# What is needed:
Go through the listing and copy each line with the string "search".

■ ■ ■ ■ ■

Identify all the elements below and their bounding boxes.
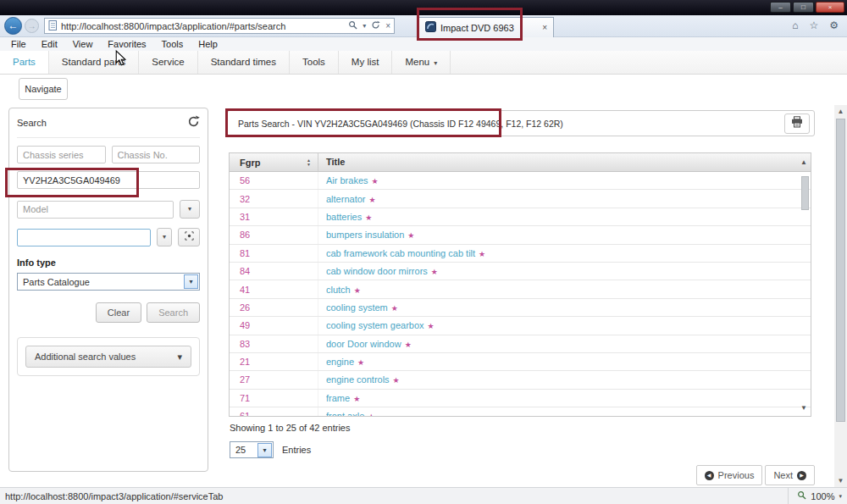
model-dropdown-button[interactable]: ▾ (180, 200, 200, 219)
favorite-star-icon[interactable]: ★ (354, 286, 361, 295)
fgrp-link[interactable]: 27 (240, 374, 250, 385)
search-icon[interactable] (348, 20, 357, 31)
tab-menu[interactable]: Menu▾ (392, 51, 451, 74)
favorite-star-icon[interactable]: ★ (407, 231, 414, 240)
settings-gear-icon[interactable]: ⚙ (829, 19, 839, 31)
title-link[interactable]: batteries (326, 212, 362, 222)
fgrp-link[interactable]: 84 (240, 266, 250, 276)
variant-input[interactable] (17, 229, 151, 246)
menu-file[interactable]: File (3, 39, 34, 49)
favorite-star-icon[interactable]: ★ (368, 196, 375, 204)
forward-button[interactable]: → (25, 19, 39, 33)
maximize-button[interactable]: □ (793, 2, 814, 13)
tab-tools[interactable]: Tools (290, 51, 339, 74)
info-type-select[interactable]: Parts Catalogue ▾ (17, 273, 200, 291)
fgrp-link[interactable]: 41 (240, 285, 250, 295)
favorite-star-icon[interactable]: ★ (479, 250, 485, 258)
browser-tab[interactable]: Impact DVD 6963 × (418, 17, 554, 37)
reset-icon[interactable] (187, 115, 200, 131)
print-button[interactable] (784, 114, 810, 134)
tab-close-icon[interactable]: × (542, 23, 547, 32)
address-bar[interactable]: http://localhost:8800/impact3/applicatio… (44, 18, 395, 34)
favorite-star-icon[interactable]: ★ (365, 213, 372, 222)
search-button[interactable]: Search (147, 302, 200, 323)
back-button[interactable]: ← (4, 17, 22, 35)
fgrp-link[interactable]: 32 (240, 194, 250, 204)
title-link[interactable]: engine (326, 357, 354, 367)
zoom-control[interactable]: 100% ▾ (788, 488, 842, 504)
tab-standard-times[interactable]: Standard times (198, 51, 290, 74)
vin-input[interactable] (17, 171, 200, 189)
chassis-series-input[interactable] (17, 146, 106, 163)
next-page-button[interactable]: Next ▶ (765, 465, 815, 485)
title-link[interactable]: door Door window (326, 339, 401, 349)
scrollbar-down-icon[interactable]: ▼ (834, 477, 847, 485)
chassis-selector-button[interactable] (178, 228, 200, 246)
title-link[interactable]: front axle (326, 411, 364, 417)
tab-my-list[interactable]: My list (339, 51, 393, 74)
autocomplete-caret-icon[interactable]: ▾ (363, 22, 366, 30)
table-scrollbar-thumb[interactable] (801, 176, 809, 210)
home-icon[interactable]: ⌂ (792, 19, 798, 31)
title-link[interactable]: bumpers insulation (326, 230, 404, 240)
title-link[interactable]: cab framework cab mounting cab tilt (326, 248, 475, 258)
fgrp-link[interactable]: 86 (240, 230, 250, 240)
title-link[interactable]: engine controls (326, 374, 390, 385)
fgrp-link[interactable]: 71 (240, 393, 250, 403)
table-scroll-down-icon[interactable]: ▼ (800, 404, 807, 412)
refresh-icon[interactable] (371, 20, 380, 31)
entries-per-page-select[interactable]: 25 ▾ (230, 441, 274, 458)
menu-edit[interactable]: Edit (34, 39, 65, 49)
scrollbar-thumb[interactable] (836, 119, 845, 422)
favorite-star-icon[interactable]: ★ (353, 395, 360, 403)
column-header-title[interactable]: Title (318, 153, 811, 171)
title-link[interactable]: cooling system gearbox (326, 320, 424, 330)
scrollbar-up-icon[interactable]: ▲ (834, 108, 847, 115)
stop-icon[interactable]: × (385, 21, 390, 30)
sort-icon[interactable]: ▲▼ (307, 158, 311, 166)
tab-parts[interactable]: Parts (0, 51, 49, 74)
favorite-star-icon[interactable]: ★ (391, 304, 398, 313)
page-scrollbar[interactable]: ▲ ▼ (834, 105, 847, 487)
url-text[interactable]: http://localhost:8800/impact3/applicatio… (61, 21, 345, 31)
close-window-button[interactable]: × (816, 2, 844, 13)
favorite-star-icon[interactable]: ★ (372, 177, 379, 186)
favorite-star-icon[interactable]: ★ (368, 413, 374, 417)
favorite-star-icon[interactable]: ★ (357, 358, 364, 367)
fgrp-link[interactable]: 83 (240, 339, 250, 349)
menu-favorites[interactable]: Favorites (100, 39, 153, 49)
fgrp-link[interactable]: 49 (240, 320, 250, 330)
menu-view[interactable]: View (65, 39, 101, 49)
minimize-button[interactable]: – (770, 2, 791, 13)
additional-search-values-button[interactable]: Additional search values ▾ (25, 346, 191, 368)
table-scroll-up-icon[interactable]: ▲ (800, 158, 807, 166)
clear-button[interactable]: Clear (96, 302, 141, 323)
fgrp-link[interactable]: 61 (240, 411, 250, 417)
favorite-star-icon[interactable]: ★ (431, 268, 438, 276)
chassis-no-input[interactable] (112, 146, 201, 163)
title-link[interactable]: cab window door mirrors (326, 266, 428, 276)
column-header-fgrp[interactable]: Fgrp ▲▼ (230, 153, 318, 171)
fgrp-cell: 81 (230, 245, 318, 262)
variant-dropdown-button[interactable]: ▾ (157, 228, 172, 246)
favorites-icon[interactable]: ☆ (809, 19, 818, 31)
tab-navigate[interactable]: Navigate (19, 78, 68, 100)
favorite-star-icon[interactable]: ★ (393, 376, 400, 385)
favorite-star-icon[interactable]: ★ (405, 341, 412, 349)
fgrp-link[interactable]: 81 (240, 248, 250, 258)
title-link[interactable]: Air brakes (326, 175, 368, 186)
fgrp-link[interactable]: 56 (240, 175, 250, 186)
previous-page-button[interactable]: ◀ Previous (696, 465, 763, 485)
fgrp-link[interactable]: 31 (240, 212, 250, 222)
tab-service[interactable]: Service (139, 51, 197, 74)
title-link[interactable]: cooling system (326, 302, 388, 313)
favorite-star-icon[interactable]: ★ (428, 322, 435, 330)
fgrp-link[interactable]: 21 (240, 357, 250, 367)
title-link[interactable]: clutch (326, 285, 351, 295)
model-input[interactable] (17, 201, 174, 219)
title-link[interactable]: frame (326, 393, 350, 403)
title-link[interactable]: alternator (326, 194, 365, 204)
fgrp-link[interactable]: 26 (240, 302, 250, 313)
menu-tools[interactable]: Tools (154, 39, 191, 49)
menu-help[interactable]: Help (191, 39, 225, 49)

■ ■ ■ ■ ■

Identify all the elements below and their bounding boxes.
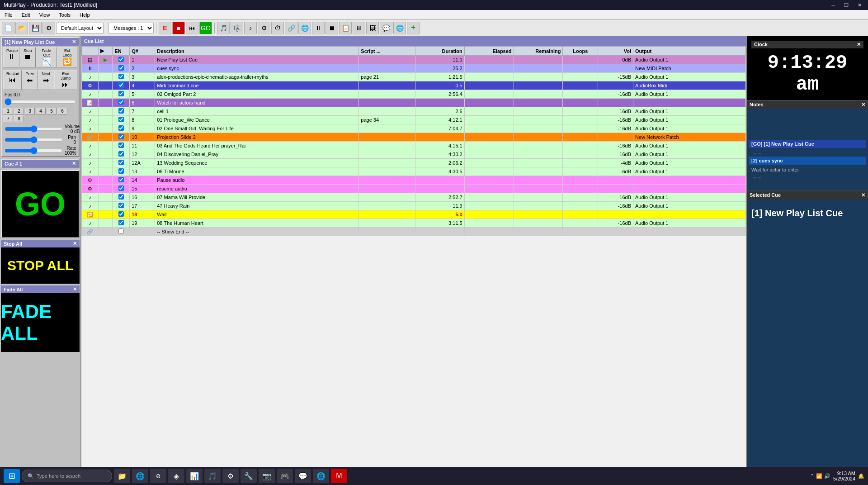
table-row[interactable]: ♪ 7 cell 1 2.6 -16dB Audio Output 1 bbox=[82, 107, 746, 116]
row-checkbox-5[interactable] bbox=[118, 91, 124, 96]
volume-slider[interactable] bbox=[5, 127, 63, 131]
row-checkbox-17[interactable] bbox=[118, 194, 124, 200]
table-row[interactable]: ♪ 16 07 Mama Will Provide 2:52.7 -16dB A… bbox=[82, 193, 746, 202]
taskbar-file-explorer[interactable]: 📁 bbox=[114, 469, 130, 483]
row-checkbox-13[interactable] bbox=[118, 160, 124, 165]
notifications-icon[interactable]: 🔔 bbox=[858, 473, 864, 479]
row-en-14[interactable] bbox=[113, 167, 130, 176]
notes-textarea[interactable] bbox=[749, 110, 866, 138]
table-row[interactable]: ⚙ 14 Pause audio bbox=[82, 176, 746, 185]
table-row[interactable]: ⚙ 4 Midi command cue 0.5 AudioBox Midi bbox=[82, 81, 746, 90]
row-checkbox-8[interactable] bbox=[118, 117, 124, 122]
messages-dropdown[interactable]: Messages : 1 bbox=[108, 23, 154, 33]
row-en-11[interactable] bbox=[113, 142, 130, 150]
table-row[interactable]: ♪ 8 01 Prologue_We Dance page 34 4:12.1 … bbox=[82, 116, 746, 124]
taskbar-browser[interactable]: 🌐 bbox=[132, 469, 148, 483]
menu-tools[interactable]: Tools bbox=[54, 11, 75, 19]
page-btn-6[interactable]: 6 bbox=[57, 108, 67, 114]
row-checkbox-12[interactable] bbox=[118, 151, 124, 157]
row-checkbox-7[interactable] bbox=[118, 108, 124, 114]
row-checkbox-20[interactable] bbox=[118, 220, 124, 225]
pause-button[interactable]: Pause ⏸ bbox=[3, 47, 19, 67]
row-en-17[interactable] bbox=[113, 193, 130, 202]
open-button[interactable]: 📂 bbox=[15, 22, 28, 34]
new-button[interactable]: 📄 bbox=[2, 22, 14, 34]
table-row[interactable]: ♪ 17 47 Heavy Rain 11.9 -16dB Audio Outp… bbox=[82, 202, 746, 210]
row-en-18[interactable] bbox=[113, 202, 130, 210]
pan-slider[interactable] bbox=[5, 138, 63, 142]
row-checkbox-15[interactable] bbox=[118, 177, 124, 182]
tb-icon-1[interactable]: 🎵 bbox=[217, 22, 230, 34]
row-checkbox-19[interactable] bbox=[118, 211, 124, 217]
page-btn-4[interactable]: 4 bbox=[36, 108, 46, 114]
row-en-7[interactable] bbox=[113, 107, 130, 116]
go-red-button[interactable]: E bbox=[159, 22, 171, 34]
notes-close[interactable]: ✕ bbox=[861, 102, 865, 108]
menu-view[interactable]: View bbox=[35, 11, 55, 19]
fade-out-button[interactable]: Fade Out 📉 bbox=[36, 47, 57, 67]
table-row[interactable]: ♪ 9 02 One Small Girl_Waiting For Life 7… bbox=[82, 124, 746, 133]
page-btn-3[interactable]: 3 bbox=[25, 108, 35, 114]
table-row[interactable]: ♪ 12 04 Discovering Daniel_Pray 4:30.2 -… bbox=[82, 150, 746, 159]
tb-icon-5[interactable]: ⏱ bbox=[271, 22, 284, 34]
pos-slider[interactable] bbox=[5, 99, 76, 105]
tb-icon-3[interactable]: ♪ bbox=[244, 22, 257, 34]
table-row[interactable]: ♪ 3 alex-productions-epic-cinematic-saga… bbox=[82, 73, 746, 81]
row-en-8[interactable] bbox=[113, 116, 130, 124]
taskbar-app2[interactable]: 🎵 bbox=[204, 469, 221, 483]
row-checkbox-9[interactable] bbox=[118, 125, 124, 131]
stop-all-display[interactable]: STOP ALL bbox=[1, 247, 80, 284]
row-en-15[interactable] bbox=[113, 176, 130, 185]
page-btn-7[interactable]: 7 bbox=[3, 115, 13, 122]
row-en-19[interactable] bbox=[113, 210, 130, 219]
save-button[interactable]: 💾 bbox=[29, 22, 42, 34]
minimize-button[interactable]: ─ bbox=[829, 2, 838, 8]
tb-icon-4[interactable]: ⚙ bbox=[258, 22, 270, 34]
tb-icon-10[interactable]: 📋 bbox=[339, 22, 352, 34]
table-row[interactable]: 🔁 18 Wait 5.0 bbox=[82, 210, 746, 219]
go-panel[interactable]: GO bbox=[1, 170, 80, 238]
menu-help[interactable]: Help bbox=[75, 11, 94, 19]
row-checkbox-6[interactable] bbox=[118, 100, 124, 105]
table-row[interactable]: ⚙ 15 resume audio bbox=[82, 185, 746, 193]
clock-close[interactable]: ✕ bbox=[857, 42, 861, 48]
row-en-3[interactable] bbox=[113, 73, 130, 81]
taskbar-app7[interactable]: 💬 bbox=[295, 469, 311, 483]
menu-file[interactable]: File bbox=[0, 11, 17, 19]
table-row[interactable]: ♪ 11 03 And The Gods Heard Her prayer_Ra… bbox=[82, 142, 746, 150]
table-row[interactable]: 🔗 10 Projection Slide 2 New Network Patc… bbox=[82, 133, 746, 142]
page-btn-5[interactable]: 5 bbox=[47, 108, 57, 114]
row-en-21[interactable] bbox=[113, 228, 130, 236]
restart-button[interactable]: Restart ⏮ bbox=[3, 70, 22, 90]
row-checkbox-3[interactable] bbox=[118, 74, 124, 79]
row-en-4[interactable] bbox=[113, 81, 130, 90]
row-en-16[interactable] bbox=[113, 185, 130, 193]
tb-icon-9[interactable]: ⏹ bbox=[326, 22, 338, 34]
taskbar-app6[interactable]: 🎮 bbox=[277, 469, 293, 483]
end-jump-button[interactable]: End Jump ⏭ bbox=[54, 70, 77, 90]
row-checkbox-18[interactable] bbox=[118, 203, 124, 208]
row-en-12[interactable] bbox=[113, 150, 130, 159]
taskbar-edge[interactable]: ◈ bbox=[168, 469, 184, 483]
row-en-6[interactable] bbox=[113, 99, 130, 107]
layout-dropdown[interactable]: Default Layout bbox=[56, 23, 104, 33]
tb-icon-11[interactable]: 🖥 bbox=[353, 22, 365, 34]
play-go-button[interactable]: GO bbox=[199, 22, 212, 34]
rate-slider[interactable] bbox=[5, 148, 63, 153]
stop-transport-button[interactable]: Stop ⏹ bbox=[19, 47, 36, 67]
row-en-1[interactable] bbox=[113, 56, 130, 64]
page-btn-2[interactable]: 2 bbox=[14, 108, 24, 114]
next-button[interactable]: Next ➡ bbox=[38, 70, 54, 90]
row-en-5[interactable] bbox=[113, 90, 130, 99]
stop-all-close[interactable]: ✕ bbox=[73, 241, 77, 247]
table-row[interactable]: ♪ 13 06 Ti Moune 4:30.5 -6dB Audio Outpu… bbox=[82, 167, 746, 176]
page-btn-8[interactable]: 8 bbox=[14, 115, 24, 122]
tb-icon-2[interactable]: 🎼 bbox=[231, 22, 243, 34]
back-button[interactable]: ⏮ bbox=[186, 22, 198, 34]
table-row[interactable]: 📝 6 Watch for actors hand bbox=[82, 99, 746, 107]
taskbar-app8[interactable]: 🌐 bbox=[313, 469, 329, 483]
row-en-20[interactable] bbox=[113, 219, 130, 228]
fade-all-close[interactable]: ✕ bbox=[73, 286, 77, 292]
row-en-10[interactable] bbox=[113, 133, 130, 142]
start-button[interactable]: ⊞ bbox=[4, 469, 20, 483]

■ ■ ■ ■ ■

# Response below:
search-icon[interactable] (348, 20, 357, 31)
search-button[interactable]: Search (147, 302, 200, 323)
additional-search-values-button[interactable]: Additional search values ▾ (25, 346, 191, 368)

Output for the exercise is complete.